Attorney fees. An award of contractual attorney fees is governed by Civil Code section 1717. In addition, the franchise agreement contained an attorney fee provision awarding fees to the prevailing party.

Westco contended that the trial court erred in granting attorney fees in the amount of $61,565 to West Covina because it was not a party to the franchise agreement, no contract claims were asserted against it, and even if some of the causes of action were deemed to be claims on the contract, the fee award should have been apportioned between the contract and non-contract claims. The appellate court disagreed.

That the West Covina defendants were not signatories to the franchise agreement did not preclude them from recovering their attorney fees as prevailing parties. Civil Code section 1717 was enacted to prevent oppressive use of one-sided attorney fees provisions. It also should be interpreted to further provide a reciprocal remedy for a nonsignatory defendant, sued on a contract as if he were a party to it, when a plaintiff would clearly be entitled to attorney fees should he prevail in enforcing the contractual obligation against the defendant, the appellate court noted.

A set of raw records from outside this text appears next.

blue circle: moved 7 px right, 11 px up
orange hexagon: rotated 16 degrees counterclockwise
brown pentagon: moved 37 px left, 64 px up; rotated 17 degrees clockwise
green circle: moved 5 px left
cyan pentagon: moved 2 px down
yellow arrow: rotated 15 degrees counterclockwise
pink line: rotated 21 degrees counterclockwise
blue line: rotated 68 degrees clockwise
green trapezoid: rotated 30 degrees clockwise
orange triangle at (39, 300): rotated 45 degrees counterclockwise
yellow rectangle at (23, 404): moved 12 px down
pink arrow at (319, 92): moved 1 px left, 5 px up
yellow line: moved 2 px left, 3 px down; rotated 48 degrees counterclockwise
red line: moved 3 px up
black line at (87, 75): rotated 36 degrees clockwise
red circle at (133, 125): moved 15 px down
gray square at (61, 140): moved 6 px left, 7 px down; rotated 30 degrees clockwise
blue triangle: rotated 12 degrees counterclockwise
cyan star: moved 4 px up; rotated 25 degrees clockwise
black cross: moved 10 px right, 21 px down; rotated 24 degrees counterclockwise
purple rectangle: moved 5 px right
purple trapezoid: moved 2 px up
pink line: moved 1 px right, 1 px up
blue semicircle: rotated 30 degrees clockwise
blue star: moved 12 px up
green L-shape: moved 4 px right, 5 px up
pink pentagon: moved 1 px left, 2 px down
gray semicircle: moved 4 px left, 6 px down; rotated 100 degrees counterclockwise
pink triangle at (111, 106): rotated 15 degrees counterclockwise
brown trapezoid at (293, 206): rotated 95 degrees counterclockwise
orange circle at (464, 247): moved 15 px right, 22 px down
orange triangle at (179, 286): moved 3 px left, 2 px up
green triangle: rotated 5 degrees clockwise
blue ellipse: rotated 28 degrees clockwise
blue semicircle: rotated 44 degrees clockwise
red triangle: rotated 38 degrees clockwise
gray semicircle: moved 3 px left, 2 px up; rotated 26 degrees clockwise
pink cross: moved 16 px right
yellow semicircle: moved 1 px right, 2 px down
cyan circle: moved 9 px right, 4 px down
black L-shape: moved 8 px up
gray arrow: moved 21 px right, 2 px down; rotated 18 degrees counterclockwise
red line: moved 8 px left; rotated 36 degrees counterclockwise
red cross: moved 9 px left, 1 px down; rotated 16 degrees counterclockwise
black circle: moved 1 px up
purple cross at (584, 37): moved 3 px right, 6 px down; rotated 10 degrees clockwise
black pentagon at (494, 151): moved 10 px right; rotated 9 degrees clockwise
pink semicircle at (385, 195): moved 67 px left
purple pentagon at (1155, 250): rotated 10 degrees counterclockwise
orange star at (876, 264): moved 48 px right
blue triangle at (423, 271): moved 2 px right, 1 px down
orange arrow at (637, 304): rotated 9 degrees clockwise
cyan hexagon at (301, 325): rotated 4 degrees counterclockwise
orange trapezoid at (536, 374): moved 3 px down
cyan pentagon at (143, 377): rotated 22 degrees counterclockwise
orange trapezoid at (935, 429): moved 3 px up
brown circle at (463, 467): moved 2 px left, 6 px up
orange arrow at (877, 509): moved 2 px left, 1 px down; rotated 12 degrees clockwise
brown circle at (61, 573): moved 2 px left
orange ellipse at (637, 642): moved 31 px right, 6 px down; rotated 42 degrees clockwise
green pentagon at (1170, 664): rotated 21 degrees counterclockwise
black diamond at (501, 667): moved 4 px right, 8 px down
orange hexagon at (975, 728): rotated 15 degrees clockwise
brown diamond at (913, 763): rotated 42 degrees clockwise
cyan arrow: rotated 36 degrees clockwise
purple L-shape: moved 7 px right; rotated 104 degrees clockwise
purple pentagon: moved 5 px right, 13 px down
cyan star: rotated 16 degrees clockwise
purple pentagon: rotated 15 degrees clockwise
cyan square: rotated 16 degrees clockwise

The franchisor’s claim that it asserted only non-contract causes of action against the West Covina defendants was contradicted by the allegations of its complaint. It brought contract claims against West Covina for goods sold and delivered, and also sought to recover against West Covina under the liquidated damages provision. West Covina successfully defended against these claims and was accordingly entitled to recover its attorney fees under Civil Code section 1717. Westco’s argument was also unavailing because the attorney fees provision in the franchise agreement covered non-contract claims. Finally, Westco did not request apportionment of attorney fees in the trial court below and accordingly forfeited the right to do so for the first time on appeal.

The case is Nos. B264846 c/w B269393.

Attorneys: Avedis Nalbandian (Law Offices of Avedis Nalbandian) for Westco Petroleum Distributors, Inc. Thomas J. Stolp (Rogers, MacLeith & Stolp, LLP) for Huntington Beach Industrial and Huntington Beach Petroleum, LLC. Thomas J. Weiss and Shawn Zaman (Law Offices of Thomas J. Weiss) for West Covina Gas & Market, Inc., Shahram Bakhtiari, and Mehraban Forughi.

Companies: Westco Petroleum Distributors, Inc.; Huntington Beach Industrial; Huntington Beach Petroleum, LLC; West Covina Gas & Market, Inc.